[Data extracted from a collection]
★ ★ ★ ★ ★ ★ ★

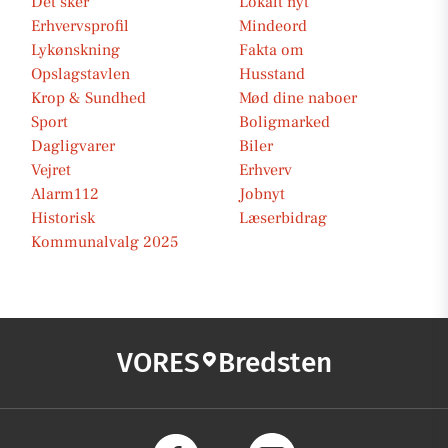
Det sker
Lokalt nyt
Erhvervsprofil
Mindeord
Lykønskning
Fakta om
Opslagstavlen
Husstand
Krop & Sundhed
Mød dine naboer
Sport
Boligmarked
Dagligvarer
Biler
Vejret
Erhverv
Alarm112
Jobnyt
Historisk
Læserbidrag
Kommunalvalg 2025
VORES
Bredsten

★ ★ ★ ★ ★ ★ ★

REQUIRED ACTION
Without copying any images, transcribe the records exactly as they stand.

TASK RESULT
Det sker
Lokalt nyt
Erhvervsprofil
Mindeord
Lykønskning
Fakta om
Opslagstavlen
Husstand
Krop & Sundhed
Mød dine naboer
Sport
Boligmarked
Dagligvarer
Biler
Vejret
Erhverv
Alarm112
Jobnyt
Historisk
Læserbidrag
Kommunalvalg 2025
VORES
Bredsten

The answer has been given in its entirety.